This project was created as a self guided learning experience to gain a better understanding of using keras and the MNSIT dataset to create machine learning models.
MNIST contains 70,000 images of hand-written digits, each 28 x 28 pixels, in greyscale with pixel-values from 0 to 255.
We will build a feedforward neural network and train it to solve a real problem with Keras.
Problem: Given an image, classify it as a digit (0-9)
Solution: We’ll flatten each 28x28 into a 784 dimensional vector, which we’ll use as input to our neural network. Our output will be one of 10 possible classes: one for each digit.

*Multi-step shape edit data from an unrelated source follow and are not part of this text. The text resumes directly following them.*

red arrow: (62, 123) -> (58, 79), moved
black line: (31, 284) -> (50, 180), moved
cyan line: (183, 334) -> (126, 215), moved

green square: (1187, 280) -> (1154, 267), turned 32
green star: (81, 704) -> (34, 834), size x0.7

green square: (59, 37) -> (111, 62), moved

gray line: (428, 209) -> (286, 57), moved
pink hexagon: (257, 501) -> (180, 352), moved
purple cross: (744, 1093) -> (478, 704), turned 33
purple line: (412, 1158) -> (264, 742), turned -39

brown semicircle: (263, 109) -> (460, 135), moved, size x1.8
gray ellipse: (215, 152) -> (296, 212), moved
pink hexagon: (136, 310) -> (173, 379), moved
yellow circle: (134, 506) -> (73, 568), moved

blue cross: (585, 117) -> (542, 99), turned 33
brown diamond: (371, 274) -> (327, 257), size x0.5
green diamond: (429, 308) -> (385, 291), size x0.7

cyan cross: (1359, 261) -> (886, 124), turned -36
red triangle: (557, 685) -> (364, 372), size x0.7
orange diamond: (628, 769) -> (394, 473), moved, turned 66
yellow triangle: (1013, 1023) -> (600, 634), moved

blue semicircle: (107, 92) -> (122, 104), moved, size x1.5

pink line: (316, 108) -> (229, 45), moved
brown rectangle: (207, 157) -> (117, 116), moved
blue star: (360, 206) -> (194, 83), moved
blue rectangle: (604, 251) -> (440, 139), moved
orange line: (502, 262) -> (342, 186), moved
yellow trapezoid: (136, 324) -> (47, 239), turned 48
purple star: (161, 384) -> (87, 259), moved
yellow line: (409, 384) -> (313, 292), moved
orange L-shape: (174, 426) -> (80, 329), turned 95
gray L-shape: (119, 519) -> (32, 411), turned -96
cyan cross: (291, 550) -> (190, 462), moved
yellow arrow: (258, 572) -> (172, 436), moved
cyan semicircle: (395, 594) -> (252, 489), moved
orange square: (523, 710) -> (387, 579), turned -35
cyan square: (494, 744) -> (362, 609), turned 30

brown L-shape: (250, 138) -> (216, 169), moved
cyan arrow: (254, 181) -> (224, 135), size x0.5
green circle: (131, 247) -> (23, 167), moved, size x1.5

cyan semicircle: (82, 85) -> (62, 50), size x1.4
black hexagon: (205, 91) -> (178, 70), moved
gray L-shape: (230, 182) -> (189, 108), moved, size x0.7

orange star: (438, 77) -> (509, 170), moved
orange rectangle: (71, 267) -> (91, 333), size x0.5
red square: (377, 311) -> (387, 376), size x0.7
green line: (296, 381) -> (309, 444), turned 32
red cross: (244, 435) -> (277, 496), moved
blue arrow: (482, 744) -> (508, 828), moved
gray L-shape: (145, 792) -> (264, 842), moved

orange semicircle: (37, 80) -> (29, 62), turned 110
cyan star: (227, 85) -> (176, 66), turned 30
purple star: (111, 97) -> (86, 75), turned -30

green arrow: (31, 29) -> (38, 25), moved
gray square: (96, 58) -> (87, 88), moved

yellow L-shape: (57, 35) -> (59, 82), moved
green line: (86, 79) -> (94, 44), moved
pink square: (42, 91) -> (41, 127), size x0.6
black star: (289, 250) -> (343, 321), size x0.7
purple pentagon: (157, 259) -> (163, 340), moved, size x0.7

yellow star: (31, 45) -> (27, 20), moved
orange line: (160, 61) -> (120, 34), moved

First we load the data into our program. The data contains 70,000 images of hand-written digits, each 28 x 28 pixels, in greyscale with pixel-values from 0 to 255. We can separate this into training and testing datasets. We first allocate 60,000 (60,000,28,28) to the training dataset and 10,000 (10,000,28,28) to the testing dataset.
Each handwritten number comes with a label that is used to determine the number in the photo. This label will never been seen by the computer, except for when testing the models accuracy, and to adjust weights to decrease our loss.
To gain an understanding of what the computer see’s, we will print the number 4 (Lower right hand corner). This image is a 28x28 matrix with values from 0-255 which indicate its color.
Now, we need to flatten each image before we can pass it into our neural network. Instead of a 28 x 28 matrix, we build our network to accept a 784-length vector.
Each image needs to be then reshaped (or flattened) into a vector. We’ll also normalize the inputs to be in the range [0-1] rather than [0-255] to make our network easier to train.
Every Keras model is either built using the Sequential class, which represents a linear stack of layers, or the functional Model class, which is more customizeable. We’ll be using the simpler Sequential model, since our network is indeed a linear stack of layers.
We start by instantiating a Sequential model:
The Sequential constructor takes an array of Keras layers. Since we’re just building a standard feedforward network, we only need the Dense layer.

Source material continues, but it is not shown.